I have mixed feelings about this book, which I am pretty sure is exactly the idea. Like other Cormac McCarthy books, the prose in Blood Meridian is great, as long as you can tolerate lots of arcane and antiquated uses for words and don’t require frivolous punctuation like quotation marks and apostrophes. The book is full of evocative descriptions of the desert southwest, from the details of tiny Mexican villages to the size and desolation of the desert. However, that same gorgeous prose is used to describe some of the nastiest violence and depravity that I’ve ever read, so it is absolutely not a joy to read.
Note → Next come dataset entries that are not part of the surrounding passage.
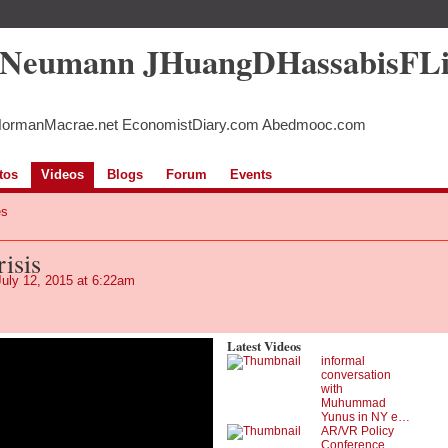
5Neumann JHuangDHassabisFL
NormanMacrae.net EconomistDiary.com Abedmooc.com
tos
Videos
Blogs
Forum
Events
es
isis
uly 12, 2015 at 6:22am
Latest Videos
informal
conversation
with
Muhummad
Yunus in NY e…
AR/VR Policy
Conference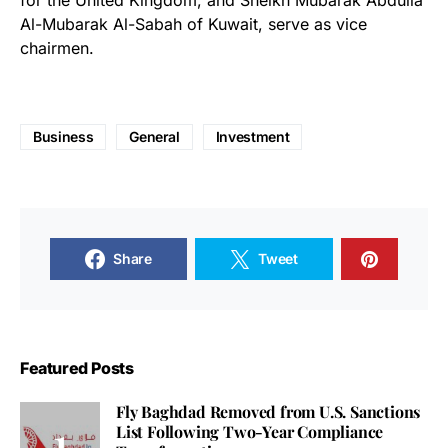
for the United Kingdom, and Sheikh Mubarak Abdulla
Al-Mubarak Al-Sabah of Kuwait, serve as vice
chairmen.
Business
General
Investment
Share
Tweet
Featured Posts
Fly Baghdad Removed from U.S. Sanctions
List Following Two-Year Compliance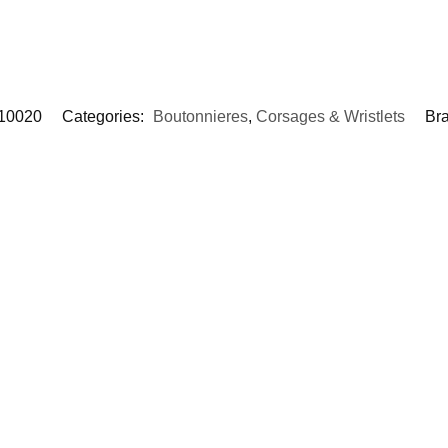
10020
Categories:
Boutonnieres
,
Corsages & Wristlets
Br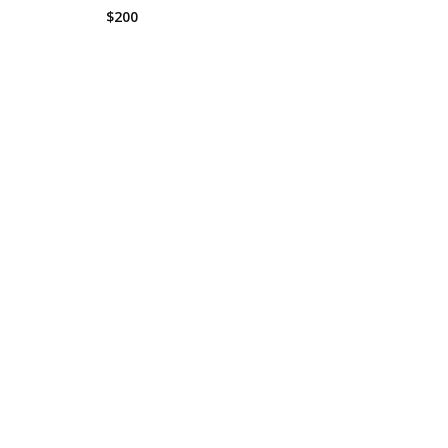
$
200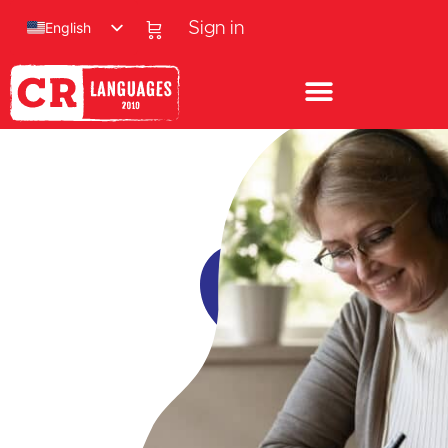
English
Sign in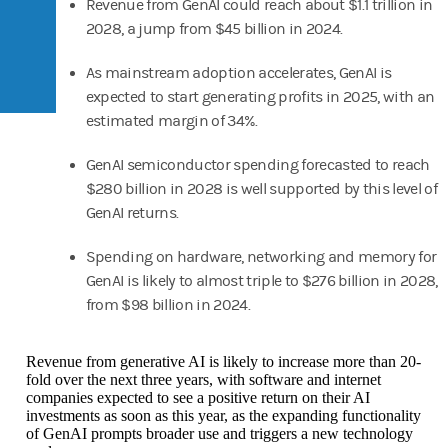
Revenue from GenAI could reach about $1.1 trillion in
2028, a jump from $45 billion in 2024.
As mainstream adoption accelerates, GenAI is
expected to start generating profits in 2025, with an
estimated margin of 34%.
GenAI semiconductor spending forecasted to reach
$280 billion in 2028 is well supported by this level of
GenAI returns.
Spending on hardware, networking and memory for
GenAI is likely to almost triple to $276 billion in 2028,
from $98 billion in 2024.
Revenue from generative AI is likely to increase more than 20-
fold over the next three years, with software and internet
companies expected to see a positive return on their AI
investments as soon as this year, as the expanding functionality
of GenAI prompts broader use and triggers a new technology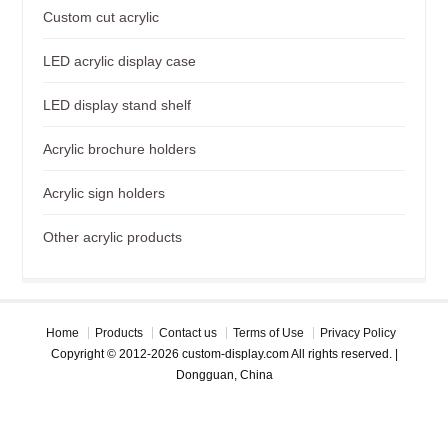
Custom cut acrylic
LED acrylic display case
LED display stand shelf
Acrylic brochure holders
Acrylic sign holders
Other acrylic products
Home
Products
Contact us
Terms of Use
Privacy Policy
Copyright © 2012-2026 custom-display.com All rights reserved. |
Dongguan, China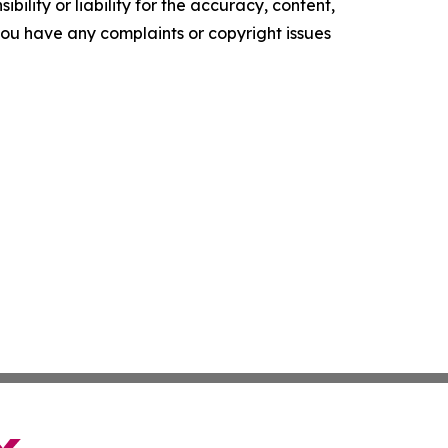
ility or liability for the accuracy, content,
f you have any complaints or copyright issues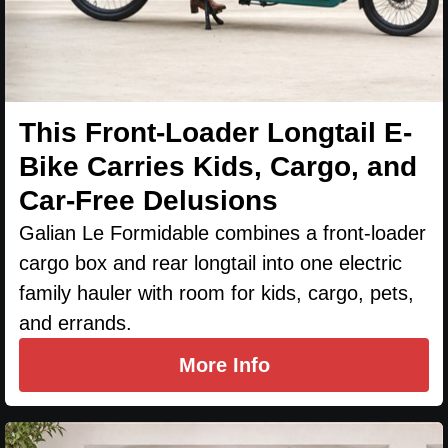
This Front-Loader Longtail E-
Bike Carries Kids, Cargo, and
Car-Free Delusions
Galian Le Formidable combines a front-loader
cargo box and rear longtail into one electric
family hauler with room for kids, cargo, pets,
and errands.
More Info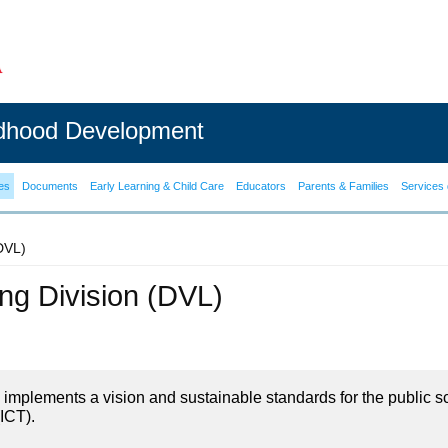
ldhood Development
es
Documents
Early Learning & Child Care
Educators
Parents & Families
Services 
(DVL)
ning Division (DVL)
on implements a vision and sustainable standards for the public s
ICT).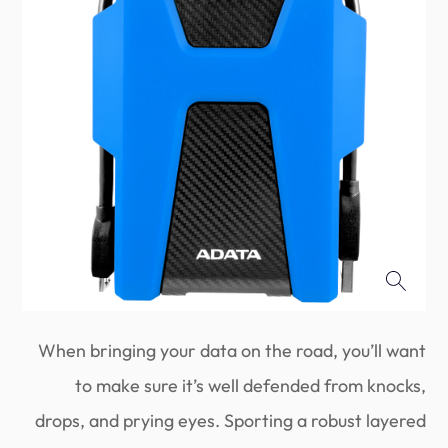
When bringing your data on the road, you’ll want
to make sure it’s well defended from knocks,
drops, and prying eyes. Sporting a robust layered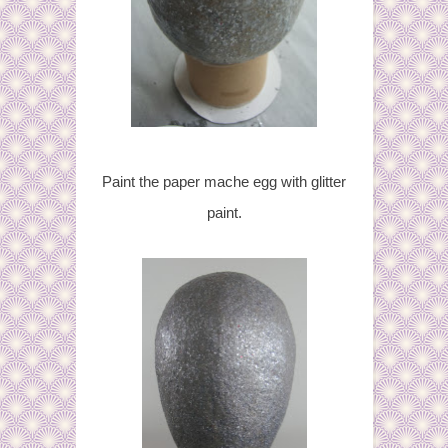
Paint the paper mache egg with glitter
paint.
The book follows The Kid, who wanders west in the 1840s and gets caught up in a gang of men roving the Mexican border killing and scalping Indians. They quickly realize that it’s awfully hard to tell whether a scalp comes from an Apache or a Mexican, and end up just killing indiscriminately. They go from being hailed as heroes to hunted as monsters.
As far as plot and characters go, this book is pretty weak. The plot is pretty repetitive, and in some places barely makes sense, and most characters are little more than names. In fact, most don’t even have names. Even the Kid, technically the main character, is basically only there to provide a point of view on the events. The only real character is The Judge, fascinating and monstrous both in physical bearing and in deed, who by the end of the book is revealed to be more a symbol than an actual character. The whole book, even though it is based on real historical events, is written in such a way that it feels freighted with symbolism and half-perceived meaning.
When you get down to it, this is less a novel than a treatise on the human love of violence in the guise of a novel so that it is more “palatable” (which, to be sure, is a generous term to use for this book). It is a sort of dialog between the author and the reader that goes like this:
Author: Do you like westerns? Cowboys and Indians? You like the idea of a past when men were men and the frontier was there to be settled by those who could handle its hardships?
Reader: Yes, that sounds great!
Author: Ok, here you go.
Reader: Oh. No, no, that’s horrible! So much death and cruelty. And really, dead babies too? Was that necessary? Why are you showing me this?
Author: You say it’s horrible, but you’re still reading.
Reader: Well, there is some great writing here. But there’s something wrong with you.
Author: The reader dost protest too much, methinks. I think you like it. I think you know you’re supposed to say you hate this but it also excites you. If there’s something wrong here, is it with me, or with you? Or both of us?
This is not a fun book. Both the plot and the characters are lacking. But despite that, having had a few days to reflect on it, I think this is a very good book because it forces the reader to have that internal conversation. This book would probably reveal hidden symbolism and meaning with a second read through, but I don’t have the stomach for it. Heck, I don’t blame people who can’t make it through a first reading. It is not for everyone. You don’t read this for fun, but if you do read it, it sticks with you and makes you think.